HOW TO COMPLETE THIS TASK — Word for word, copy out every line of the records, omitting each picture.

Transcribed page contents
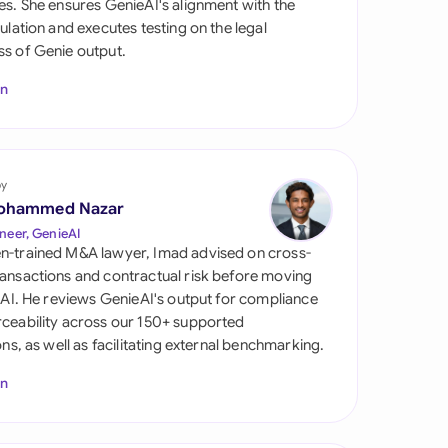
es. She ensures GenieAI's alignment with the
di Arabia
gulation and executes testing on the legal
s of Genie output.
gapore
In
th Africa
aña
tzerland
by
ohammed Nazar
ted Arab Emirates
neer, GenieAI
n-trained M&A lawyer, Imad advised on cross-
ted Kingdom
ansactions and contractual risk before moving
l AI. He reviews GenieAI's output for compliance
ted States
ceability across our 150+ supported
ions, as well as facilitating external benchmarking.
In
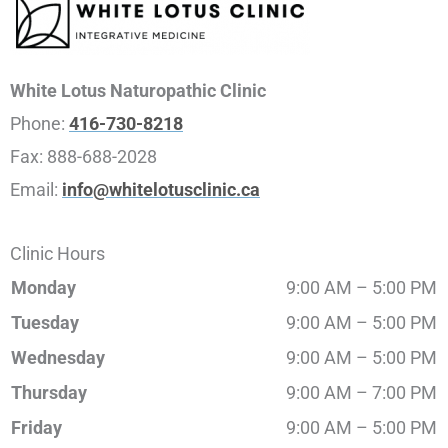
White Lotus Naturopathic Clinic
Phone:
416-730-8218
Fax:
888-688-2028
Email:
info@whitelotusclinic.ca
Clinic Hours
Monday
9:00 AM – 5:00 PM
Tuesday
9:00 AM – 5:00 PM
Wednesday
9:00 AM – 5:00 PM
Thursday
9:00 AM – 7:00 PM
Friday
9:00 AM – 5:00 PM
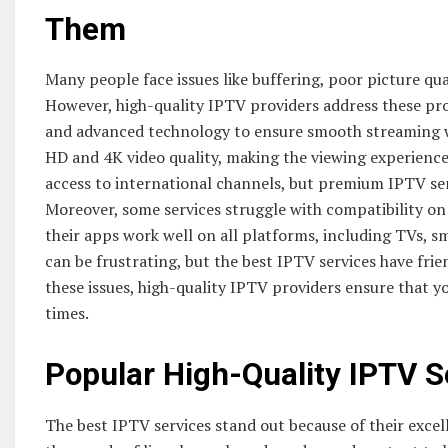
Them
Many people face issues like buffering, poor picture qua
However, high-quality IPTV providers address these prob
and advanced technology to ensure smooth streaming wit
HD and 4K video quality, making the viewing experien
access to international channels, but premium IPTV se
Moreover, some services struggle with compatibility on 
their apps work well on all platforms, including TVs, s
can be frustrating, but the best IPTV services have fri
these issues, high-quality IPTV providers ensure that 
times.
Popular High-Quality IPTV S
The best IPTV services stand out because of their exce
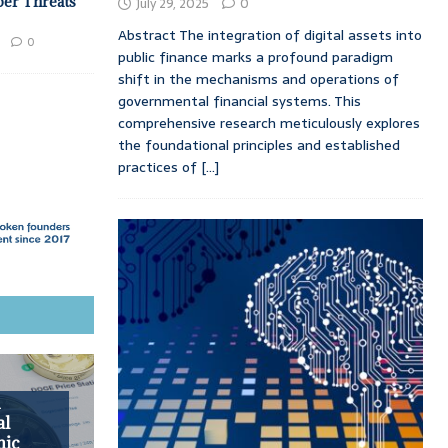
ber Threats
July 29, 2025
0
Abstract The integration of digital assets into
0
public finance marks a profound paradigm
shift in the mechanisms and operations of
governmental financial systems. This
comprehensive research meticulously explores
the foundational principles and established
practices of
[...]
h
al
mic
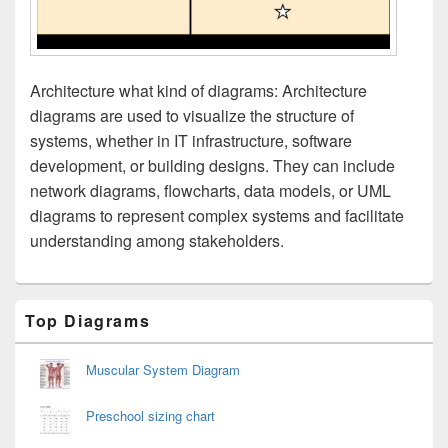
Architecture what kind of diagrams: Architecture
diagrams are used to visualize the structure of
systems, whether in IT infrastructure, software
development, or building designs. They can include
network diagrams, flowcharts, data models, or UML
diagrams to represent complex systems and facilitate
understanding among stakeholders.
Primary
Top Diagrams
Sidebar
Widget
Area
Muscular System Diagram
Preschool sizing chart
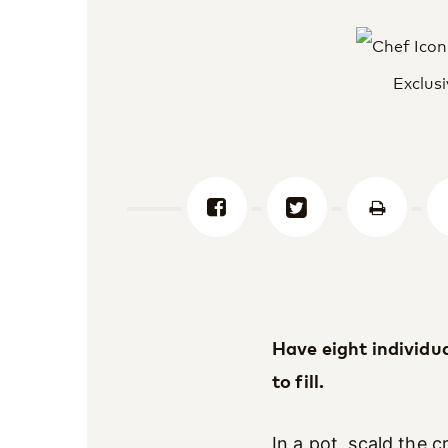
Exclusi
Have eight individu
to fill.
In a pot, scald the 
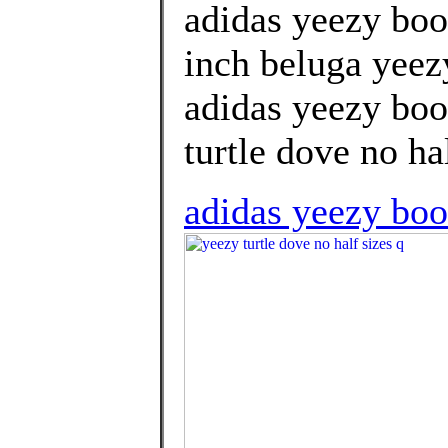
adidas yeezy boo
inch beluga yeez
adidas yeezy boos
turtle dove no hal
adidas yeezy boo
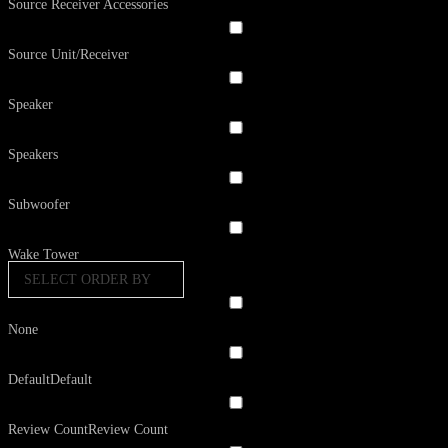
Source Receiver Accessories
Source Unit/Receiver
Speaker
Speakers
Subwoofer
Wake Tower
SELECT ORDER BY
None
Default
Default
Review Count
Review Count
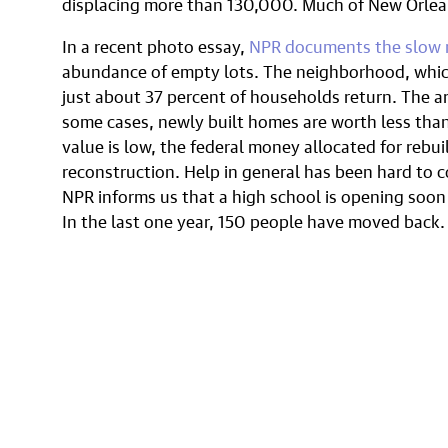
displacing more than 130,000. Much of New Orlean
In a recent photo essay,
NPR documents the slow 
abundance of empty lots. The neighborhood, whic
just about 37 percent of households return. The ar
some cases, newly built homes are worth less than
value is low, the federal money allocated for rebui
reconstruction. Help in general has been hard to c
NPR informs us that a high school is opening soon
In the last one year, 150 people have moved back.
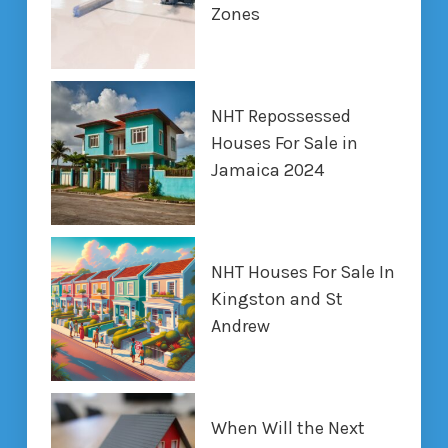
Zones
NHT Repossessed
Houses For Sale in
Jamaica 2024
NHT Houses For Sale In
Kingston and St
Andrew
When Will the Next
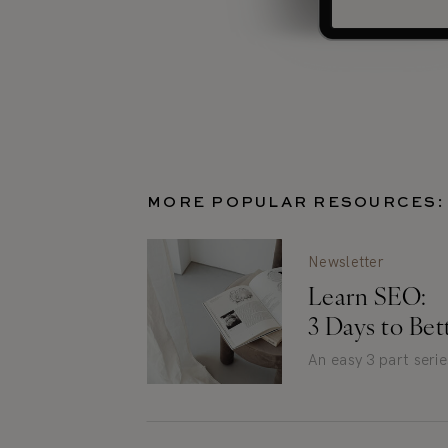
MORE POPULAR RESOURCES:
Newsletter
Learn SEO:
3 Days to Be
An easy 3 part seri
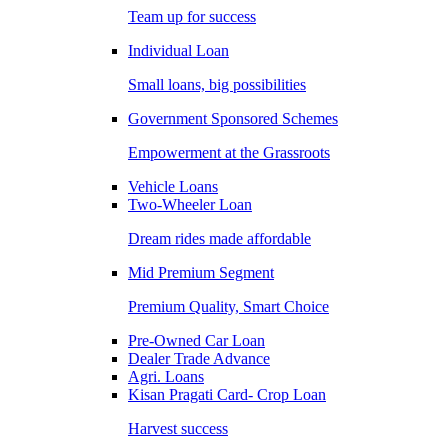
Team up for success
Individual Loan
Small loans, big possibilities
Government Sponsored Schemes
Empowerment at the Grassroots
Vehicle Loans
Two-Wheeler Loan
Dream rides made affordable
Mid Premium Segment
Premium Quality, Smart Choice
Pre-Owned Car Loan
Dealer Trade Advance
Agri. Loans
Kisan Pragati Card- Crop Loan
Harvest success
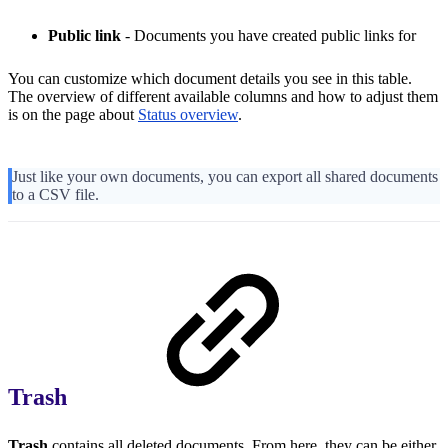
Public link
- Documents you have created public links for
You can customize which document details you see in this table.
The overview of different available columns and how to adjust them
is on the page about
Status overview
.
Just like your own documents, you can export all shared documents
to a CSV file.
Trash
Trash
contains all deleted documents. From here, they can be either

OUTPUT BELOW —
es. She ensures GenieAI's alignment with the
di Arabia
gulation and executes testing on the legal
s of Genie output.
gapore
In
th Africa
aña
tzerland
by
ohammed Nazar
ted Arab Emirates
neer, GenieAI
n-trained M&A lawyer, Imad advised on cross-
ted Kingdom
ansactions and contractual risk before moving
l AI. He reviews GenieAI's output for compliance
ted States
ceability across our 150+ supported
ions, as well as facilitating external benchmarking.
In
White Lotus Naturopathic Clinic
Phone:
416-730-8218
Fax:
888-688-2028
Email:
info@whitelotusclinic.ca
Clinic Hours
Monday
9:00 AM – 5:00 PM
Tuesday
9:00 AM – 5:00 PM
Wednesday
9:00 AM – 5:00 PM
Thursday
9:00 AM – 7:00 PM
Friday
9:00 AM – 5:00 PM
Them
Many people face issues like buffering, poor picture qua
However, high-quality IPTV providers address these prob
and advanced technology to ensure smooth streaming wit
HD and 4K video quality, making the viewing experien
access to international channels, but premium IPTV se
Moreover, some services struggle with compatibility on 
their apps work well on all platforms, including TVs, s
can be frustrating, but the best IPTV services have fri
these issues, high-quality IPTV providers ensure that 
times.
Popular High-Quality IPTV S
The best IPTV services stand out because of their exce
ber Threats
July 29, 2025
0
Abstract The integration of digital assets into
0
public finance marks a profound paradigm
shift in the mechanisms and operations of
governmental financial systems. This
comprehensive research meticulously explores
the foundational principles and established
practices of
[...]
h
al
mic
Architecture what kind of diagrams: Architecture
diagrams are used to visualize the structure of
systems, whether in IT infrastructure, software
development, or building designs. They can include
network diagrams, flowcharts, data models, or UML
diagrams to represent complex systems and facilitate
understanding among stakeholders.
Primary
Top Diagrams
Sidebar
Widget
Area
Muscular System Diagram
Preschool sizing chart
Exclusi
Have eight individu
to fill.
In a pot, scald the 
adidas yeezy boo
inch beluga yeez
adidas yeezy boos
turtle dove no hal
adidas yeezy boo
Source Receiver Accessories
Source Unit/Receiver
Speaker
Speakers
Subwoofer
Wake Tower
SELECT ORDER BY
None
Default
Default
Review Count
Review Count
displacing more than 130,000. Much of New Orlean
In a recent photo essay,
NPR documents the slow 
abundance of empty lots. The neighborhood, whic
just about 37 percent of households return. The ar
some cases, newly built homes are worth less than
value is low, the federal money allocated for rebui
reconstruction. Help in general has been hard to c
NPR informs us that a high school is opening soon
In the last one year, 150 people have moved back.
Zones
NHT Repossessed
Houses For Sale in
Jamaica 2024
NHT Houses For Sale In
Kingston and St
Andrew
When Will the Next
MORE POPULAR RESOURCES:
Newsletter
Learn SEO:
3 Days to Be
An easy 3 part seri
Team up for success
Individual Loan
Small loans, big possibilities
Government Sponsored Schemes
Empowerment at the Grassroots
Vehicle Loans
Two-Wheeler Loan
Dream rides made affordable
Mid Premium Segment
Premium Quality, Smart Choice
Pre-Owned Car Loan
Dealer Trade Advance
Agri. Loans
Kisan Pragati Card- Crop Loan
Harvest success
Public link
- Documents you have created public links for
You can customize which document details you see in this table.
The overview of different available columns and how to adjust them
is on the page about
Status overview
.
Just like your own documents, you can export all shared documents
to a CSV file.
Trash
Trash
contains all deleted documents. From here, they can be either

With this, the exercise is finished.